SCons has built-in scanners that know how to look in C, Fortran and IDL source files for information about other files that targets built from those files depend on--for example, in the case of files that use the C preprocessor, the .h files that are specified using #include lines in the source. You can use the same mechanisms that SCons uses to create its built-in scanners to write scanners of your own for file types that SCons does not know how to scan "out of the box."

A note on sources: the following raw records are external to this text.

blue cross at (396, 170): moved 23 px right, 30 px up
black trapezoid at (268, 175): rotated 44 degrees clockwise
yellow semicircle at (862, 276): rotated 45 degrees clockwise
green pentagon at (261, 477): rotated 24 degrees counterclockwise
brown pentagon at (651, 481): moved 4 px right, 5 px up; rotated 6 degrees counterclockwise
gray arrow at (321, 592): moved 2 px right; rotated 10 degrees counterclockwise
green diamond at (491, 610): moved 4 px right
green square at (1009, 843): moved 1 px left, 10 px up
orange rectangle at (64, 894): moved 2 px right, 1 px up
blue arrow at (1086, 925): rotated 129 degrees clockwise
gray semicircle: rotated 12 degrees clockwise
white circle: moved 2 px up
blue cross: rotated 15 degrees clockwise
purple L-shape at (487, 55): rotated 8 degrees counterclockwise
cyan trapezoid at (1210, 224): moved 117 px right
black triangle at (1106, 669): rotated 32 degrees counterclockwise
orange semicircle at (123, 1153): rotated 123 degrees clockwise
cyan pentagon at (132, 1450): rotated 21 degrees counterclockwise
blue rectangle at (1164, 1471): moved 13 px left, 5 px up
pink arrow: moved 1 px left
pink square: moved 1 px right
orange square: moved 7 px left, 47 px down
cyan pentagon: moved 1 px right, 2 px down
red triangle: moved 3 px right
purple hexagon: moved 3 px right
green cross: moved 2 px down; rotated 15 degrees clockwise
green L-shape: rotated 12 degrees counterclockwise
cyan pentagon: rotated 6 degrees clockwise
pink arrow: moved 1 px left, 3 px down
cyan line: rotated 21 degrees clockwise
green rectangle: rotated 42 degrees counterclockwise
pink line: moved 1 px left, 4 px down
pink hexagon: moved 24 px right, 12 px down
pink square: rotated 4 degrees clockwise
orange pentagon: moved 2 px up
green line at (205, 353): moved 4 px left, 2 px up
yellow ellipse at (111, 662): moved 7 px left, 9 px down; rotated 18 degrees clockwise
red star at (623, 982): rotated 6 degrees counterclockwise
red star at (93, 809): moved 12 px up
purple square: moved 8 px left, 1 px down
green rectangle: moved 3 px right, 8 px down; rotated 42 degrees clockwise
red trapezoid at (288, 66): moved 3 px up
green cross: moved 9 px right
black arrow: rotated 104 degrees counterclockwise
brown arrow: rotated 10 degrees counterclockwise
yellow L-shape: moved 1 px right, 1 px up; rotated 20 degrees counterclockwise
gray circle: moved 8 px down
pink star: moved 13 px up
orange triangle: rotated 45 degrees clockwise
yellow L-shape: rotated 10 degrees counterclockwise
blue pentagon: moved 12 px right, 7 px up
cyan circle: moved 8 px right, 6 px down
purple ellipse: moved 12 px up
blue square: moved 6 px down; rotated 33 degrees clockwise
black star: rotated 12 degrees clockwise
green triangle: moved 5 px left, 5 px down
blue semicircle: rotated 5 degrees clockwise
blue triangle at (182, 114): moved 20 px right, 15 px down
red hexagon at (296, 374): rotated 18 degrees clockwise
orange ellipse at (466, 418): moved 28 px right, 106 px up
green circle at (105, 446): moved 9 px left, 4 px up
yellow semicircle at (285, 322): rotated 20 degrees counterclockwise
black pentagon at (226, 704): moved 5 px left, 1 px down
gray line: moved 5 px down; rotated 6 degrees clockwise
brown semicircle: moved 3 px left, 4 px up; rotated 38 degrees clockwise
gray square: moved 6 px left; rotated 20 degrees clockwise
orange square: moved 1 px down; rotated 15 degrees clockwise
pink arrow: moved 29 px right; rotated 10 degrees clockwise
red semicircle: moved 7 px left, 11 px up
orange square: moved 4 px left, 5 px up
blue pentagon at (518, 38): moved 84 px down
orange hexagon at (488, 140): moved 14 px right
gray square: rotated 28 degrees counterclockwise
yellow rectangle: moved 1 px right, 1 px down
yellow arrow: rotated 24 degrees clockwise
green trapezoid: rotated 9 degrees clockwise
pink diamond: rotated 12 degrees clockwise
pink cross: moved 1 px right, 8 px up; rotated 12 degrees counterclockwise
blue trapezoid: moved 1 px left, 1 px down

20.1. A Simple Scanner Example

Suppose, for example, that we want to create a simple scanner for .foo files. A .foo file contains some text that will be processed, and can include other files on lines that begin with include followed by a file name:


      include filename.foo
    

Scanning a file will be handled by a Python function that you must supply. Here is a function that will use the Python re module to scan for the include lines in our example:


      import re
      
      include_re = re.compile(r'^include\s+(\S+)$', re.M)
      
      def kfile_scan(node, env, path, arg):
          contents = node.get_text_contents()
          return env.File(include_re.findall(contents))
    

It is important to note that you have to return a list of File nodes from the scanner function, simple strings for the file names won't do. As in the examples we are showing here, you can use the File function of your current Environment in order to create nodes on the fly from a sequence of file names with relative paths.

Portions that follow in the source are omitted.